Thursday, March 21, 2013

Study For Comprehensive Exams

Study for Comprehensive Exams


What is a comprehensive exam? Simply a PhD degree's most stressful moment. At no other point in the PhD program are you required to operate at such a broad level completely from memory. However, if you study well you can not only survive your comprehensive exams, but ace them and set up your dissertation proposal for success.


Unfortunately, many PhD degree programs offer very little if any assistance on study for comprehensive exams. Here's a step by step guide to fill that gap.


Instructions


1. START STUDYING FOR COMPREHENSIVE EXAMS THE FIRST DAY OF CLASS.


You have to keep the mindset in your PhD program that comprehensive exam studying starts day one. If you do, your comps preparation will be much easier. Take good notes and save each set of notes digitally. Take your laptop to class and type as you go. If you are a handwritten notes person, be sure to write legibly and organize your notes into a file. Don't fool yourself thinking 'I will remember that later' because you might not. Then you have to take hours rereading a book or researching in the library. Take good condensed notes that you can review later.


2. FILL OUT YOUR OWN PERSONAL PHD DEGREE SUMMARY FORM FOR EVERY BOOK.

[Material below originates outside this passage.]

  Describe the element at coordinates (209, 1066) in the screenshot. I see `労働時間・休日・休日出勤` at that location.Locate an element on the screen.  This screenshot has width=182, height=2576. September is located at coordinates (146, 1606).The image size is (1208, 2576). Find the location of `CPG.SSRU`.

Here is what you should consider including:


* Name of scholar


* Best known work


* Bibliographic information on this book


* Key sources/scholars used by this book


* One paragraph summary of book's major premise


* Several sentence analysis of book's importance for the field


* Several sentence critique of the book's argument


* How, if at all, it helps your dissertation project


You can fit all of that information onto one page usually. If you do this for every book you read, your comprehensive exam study will be well underway.

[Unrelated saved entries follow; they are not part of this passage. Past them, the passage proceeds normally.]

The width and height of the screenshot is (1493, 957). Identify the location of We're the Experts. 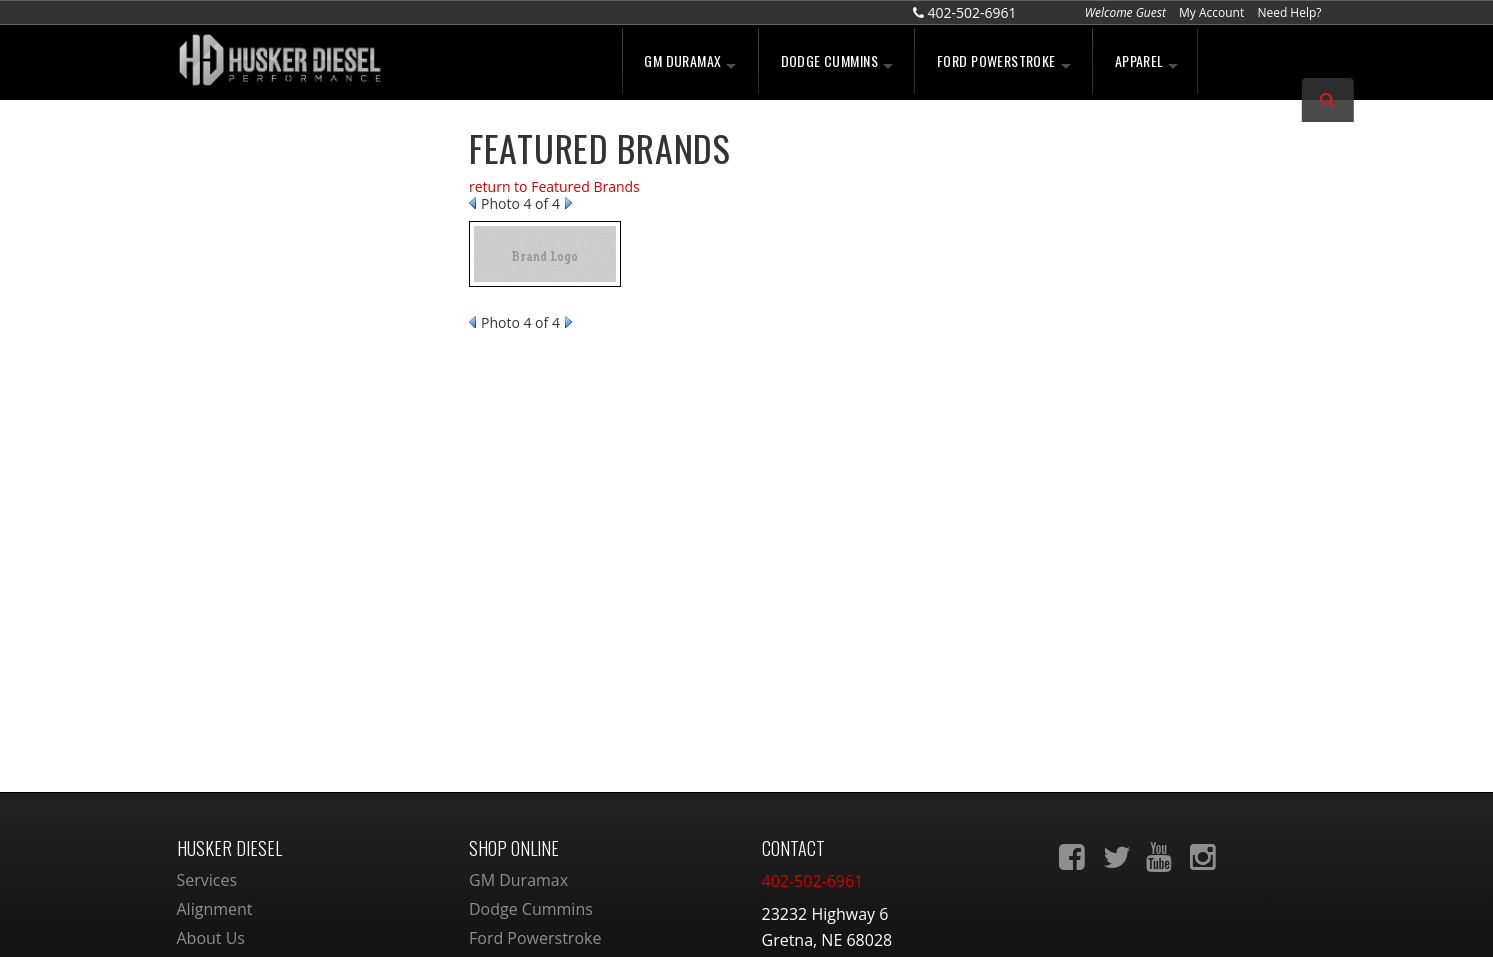
(274, 172).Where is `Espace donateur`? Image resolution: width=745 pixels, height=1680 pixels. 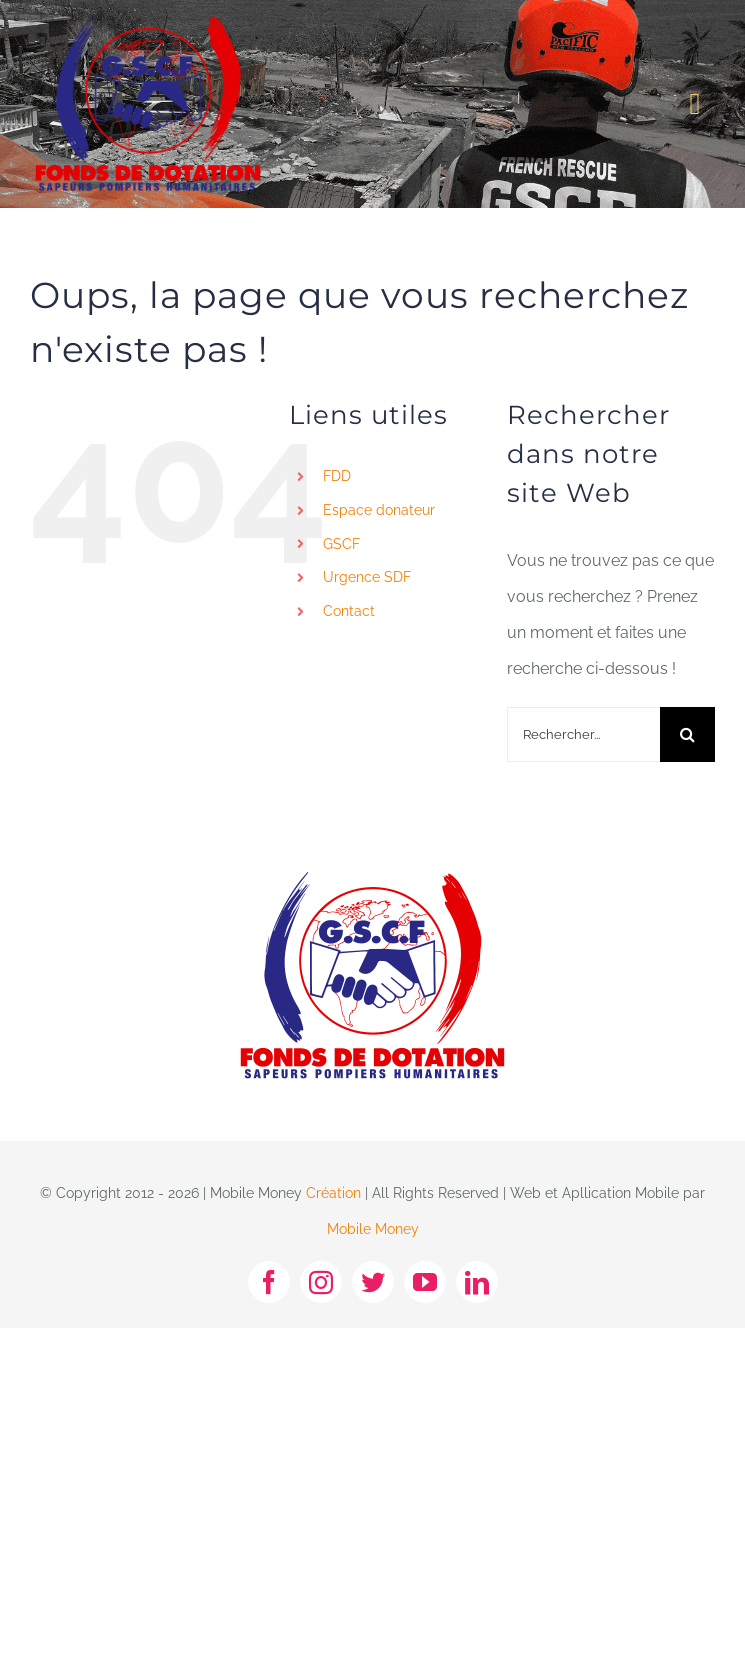
Espace donateur is located at coordinates (379, 510).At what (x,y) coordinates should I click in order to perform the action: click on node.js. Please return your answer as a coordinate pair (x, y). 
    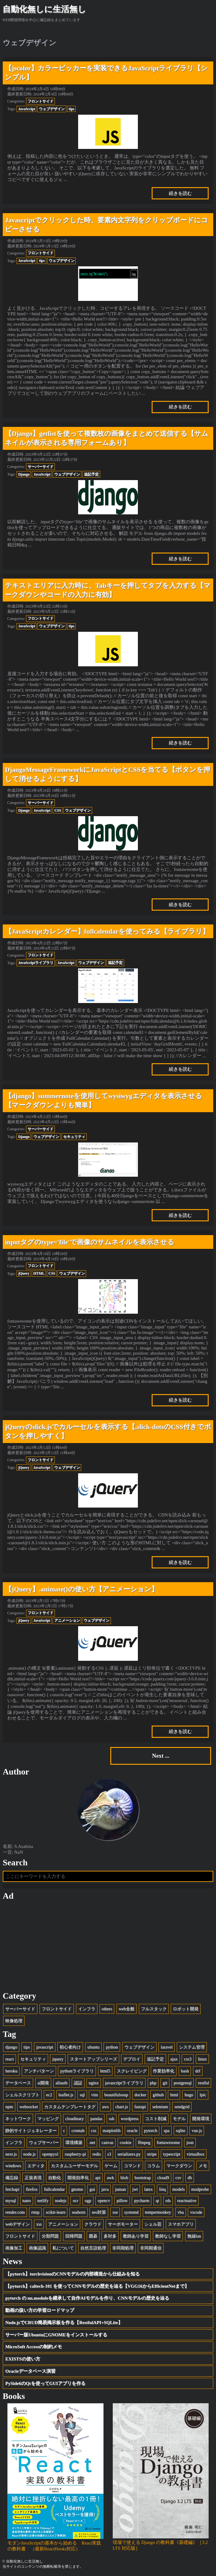
    Looking at the image, I should click on (29, 2154).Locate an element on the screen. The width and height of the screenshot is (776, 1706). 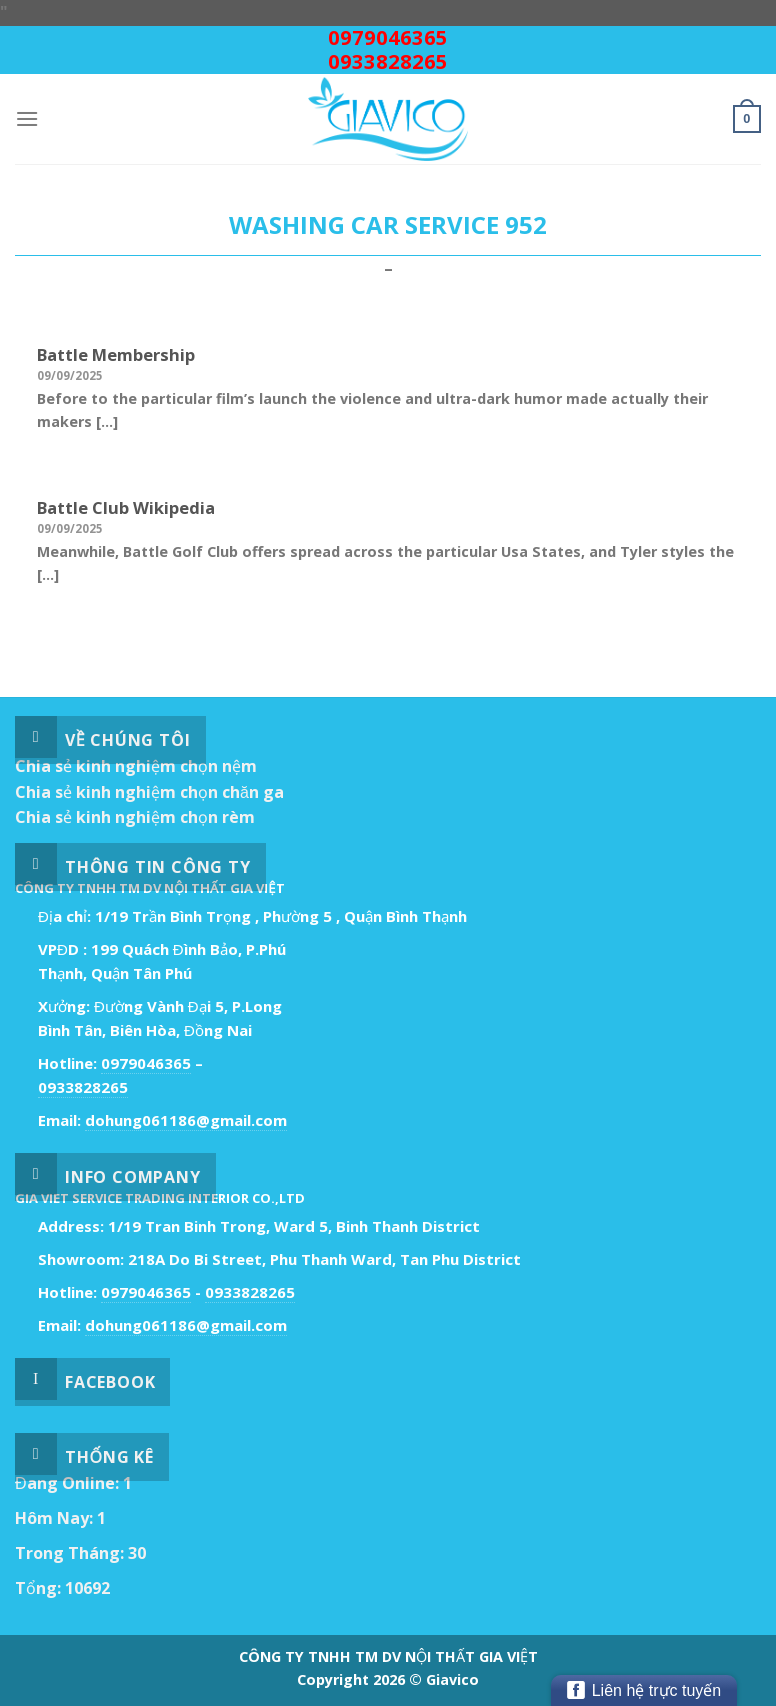
0933828265 is located at coordinates (388, 61).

3. WRITE EACH FINAL PAPER TOWARD YOUR PHD DISSERTATION TOPIC.


You might ask, 'Why is that important for comprehensive exams?' You remember best what is important to you and connects with other relevant information. If every paper you write is disconnected from the papers you will have a hard time remembering much from your research. It's okay to have a project and to keep working on it in every class. Tweak and stretch every assignment so that you can faithfully write on your project. You will remember more, so you have to study less at the end. AND you will move forward on your dissertation sooner.


4. GET SAMPLE COMPREHENSIVE EXAM QUESTIONS FROM YOUR PHD DEGREE ADMINISTRATIVE OFFICE.

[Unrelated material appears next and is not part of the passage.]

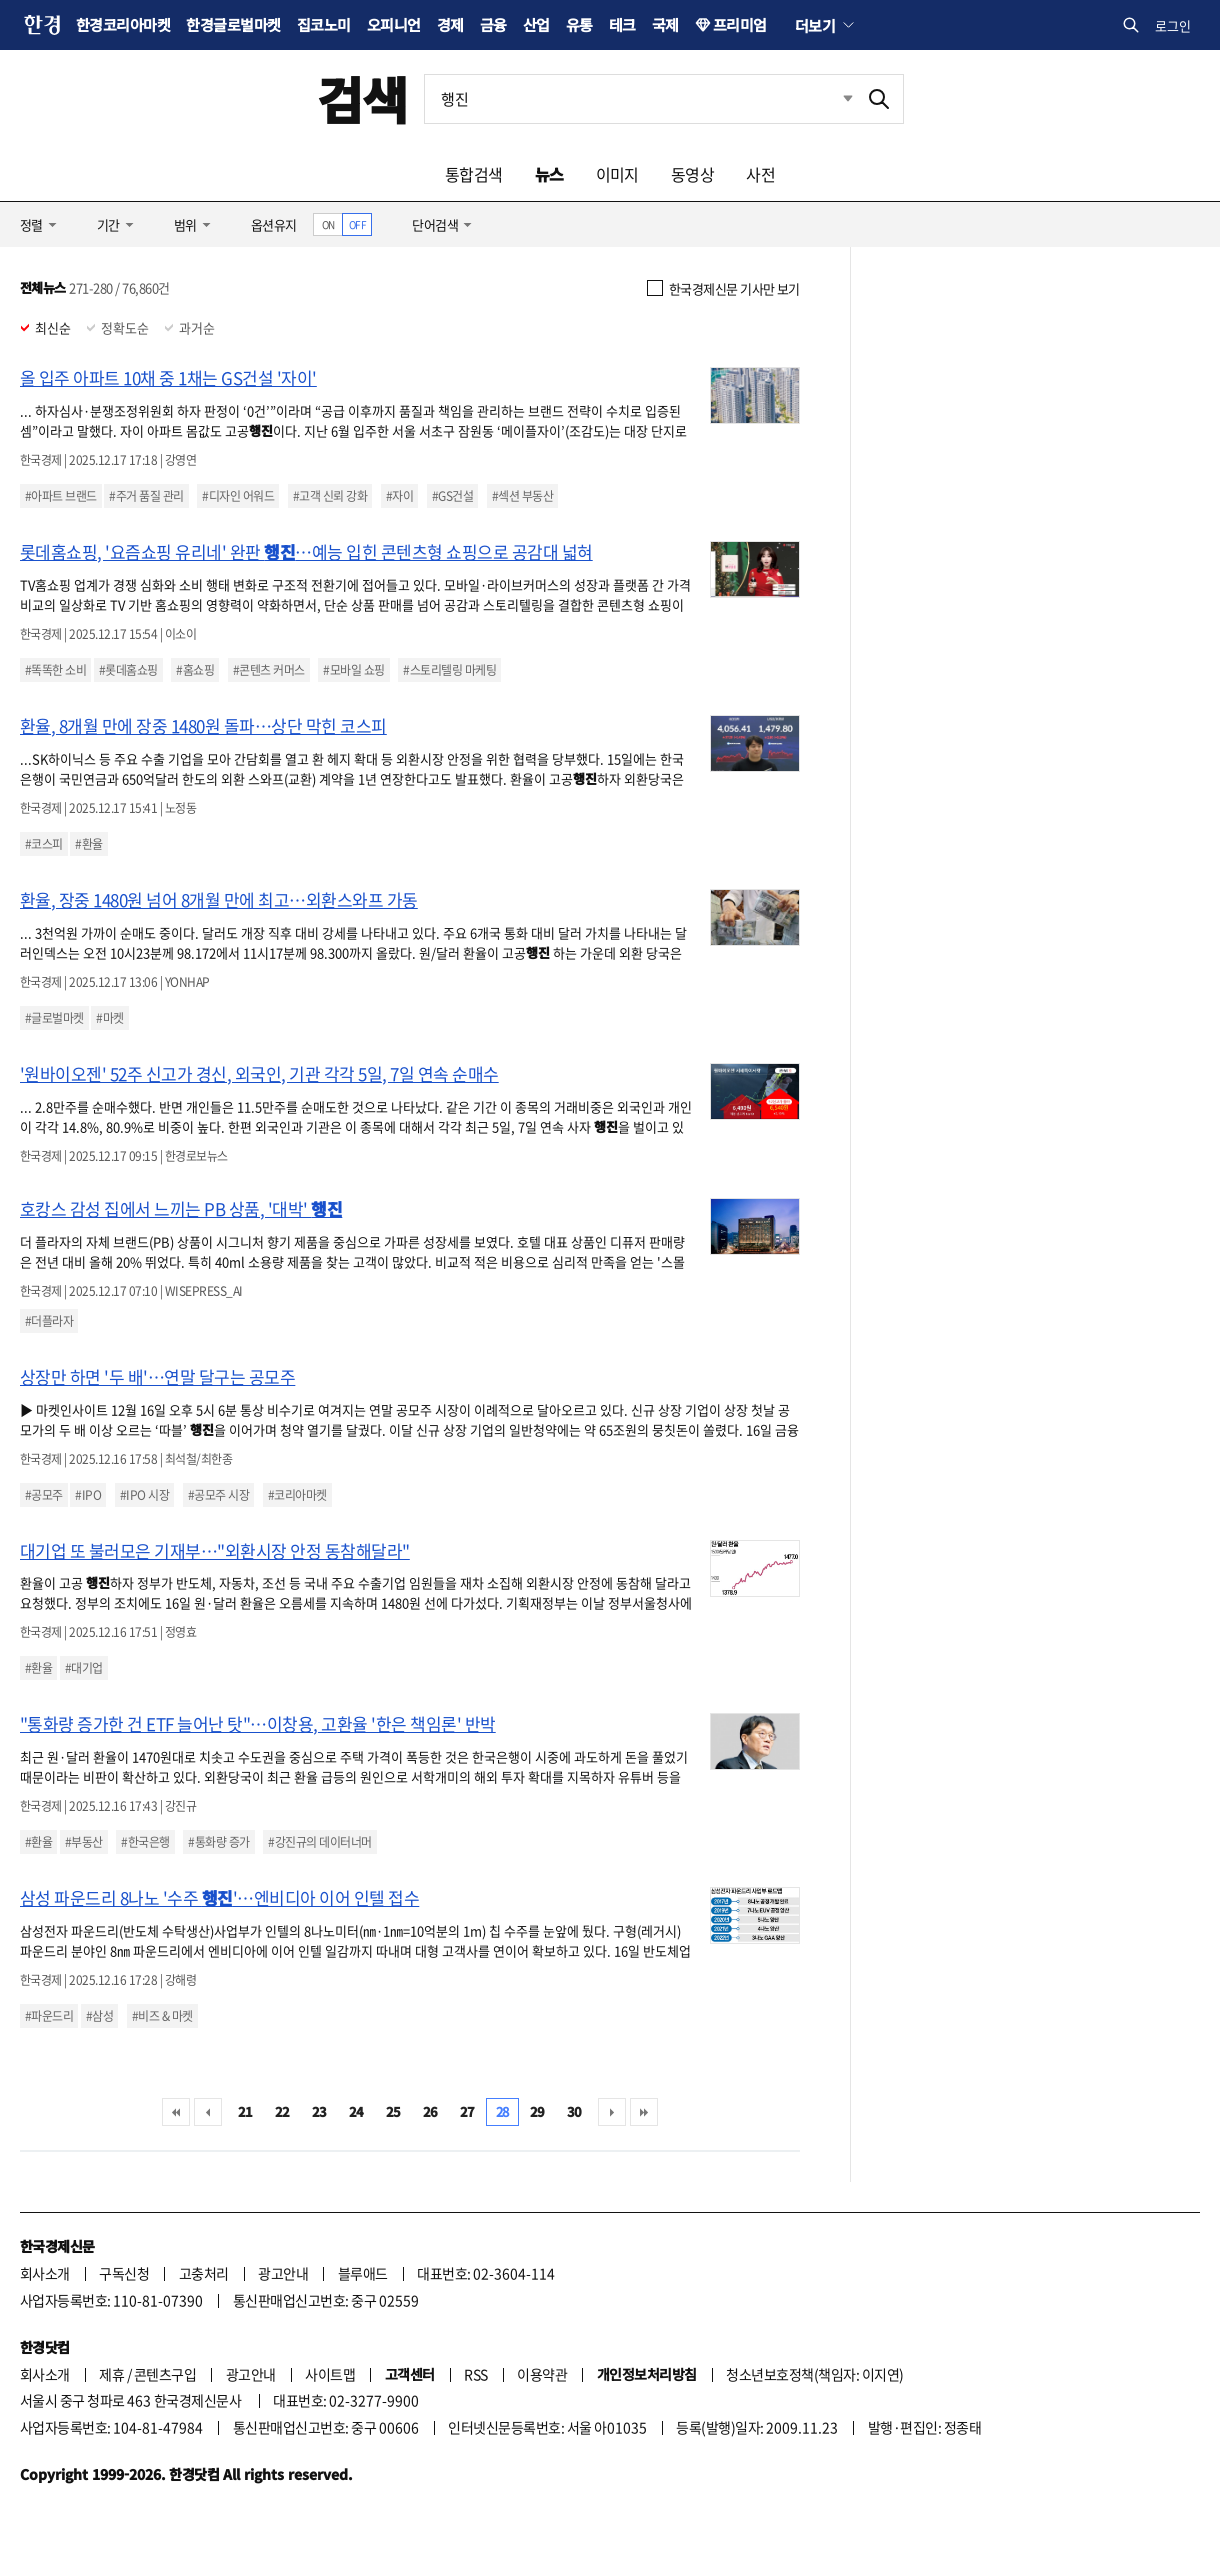 The width and height of the screenshot is (1220, 2558). Describe the element at coordinates (357, 224) in the screenshot. I see `OFF` at that location.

Someone keeps a file of the comprehensive exam questions. Getting a copy of these early in your program helps you understand what your professors are really teaching toward, and looking for at exam time. Having these in the back of your mind keeps you from expending energy in unhelpful directions. It also reduces the anxiety of PhD exams. You know what you are up against.


5. MEET WITH YOUR COMPREHENSIVE EXAM WRITER TO FEEL OUT THE EXAM.


Some exam writers allow you to personalize your exam questions. If you can, fantastic! Hopefully you have already written on some of this material in your class papers and now you have a paper sized study guide for that question! If not, then get a good idea of the bounds of the exam. What will be asked, what not? How many surprises should you expect? How many pages are they looking for in the answers? If they don't want to tell you say some extreme page number to get a reaction.


6. WRITE OUT PROVISIONAL ANSWERS TO YOUR EXAM QUESTIONS EARLY.


Don't get trapped in re-reading every book several times without answering any questions. Even if you only have sample questions, answer those sample questions on paper. Then you can move on to the real business of exam preparation, memorization.


7. MEMORIZE YOUR EXAM ANSWERS IN A WAY THAT YOU KNOW WORKS FOR YOU.


These are just like any other exam you have ever taken, just bigger. They are essay exams, so how do you study for essay exams? Here are some ways some people have tried that work well:


1. Outline each question in detail and then reproduce the outline over and over until memorized.


2. Record yourself answering the question out loud and listen to that recording until memorized.


3. Meet with another student and wrestle with the questions together taking notes and sharpening each other.


4. Write out each question en toto. Then reduce to a detailed outline. Reduce that to a simple outline. Memorize the simple outline. Then attempt to reproduce the essay from that memorized outline either verbally or in written form.